[Saved data entries]

·····

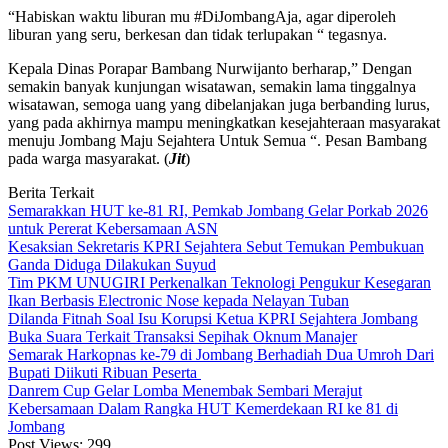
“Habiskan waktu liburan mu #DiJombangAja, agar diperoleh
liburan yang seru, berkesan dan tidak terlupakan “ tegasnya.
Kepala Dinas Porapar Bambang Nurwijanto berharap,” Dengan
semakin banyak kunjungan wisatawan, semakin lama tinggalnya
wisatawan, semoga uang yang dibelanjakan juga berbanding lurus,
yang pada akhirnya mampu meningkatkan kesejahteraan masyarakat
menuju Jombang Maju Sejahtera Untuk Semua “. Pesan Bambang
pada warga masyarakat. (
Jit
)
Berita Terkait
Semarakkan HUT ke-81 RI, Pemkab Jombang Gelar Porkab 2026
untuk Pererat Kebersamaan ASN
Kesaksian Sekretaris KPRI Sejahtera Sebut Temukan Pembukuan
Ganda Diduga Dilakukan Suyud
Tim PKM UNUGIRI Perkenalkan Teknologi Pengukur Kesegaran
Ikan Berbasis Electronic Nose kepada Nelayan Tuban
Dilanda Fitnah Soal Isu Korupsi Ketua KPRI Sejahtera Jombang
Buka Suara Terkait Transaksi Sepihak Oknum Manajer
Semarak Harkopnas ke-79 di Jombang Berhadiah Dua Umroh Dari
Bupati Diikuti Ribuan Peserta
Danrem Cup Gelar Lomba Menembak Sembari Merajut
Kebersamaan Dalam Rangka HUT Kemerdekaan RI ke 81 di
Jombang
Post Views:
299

·····

• _DESCRIPTION OF THE TASK_: Every line of the entries that includes "Gelar" must be copied into the answer.

• _WORKED SOLUTION_:
Semarakkan HUT ke-81 RI, Pemkab Jombang Gelar Porkab 2026
Danrem Cup Gelar Lomba Menembak Sembari Merajut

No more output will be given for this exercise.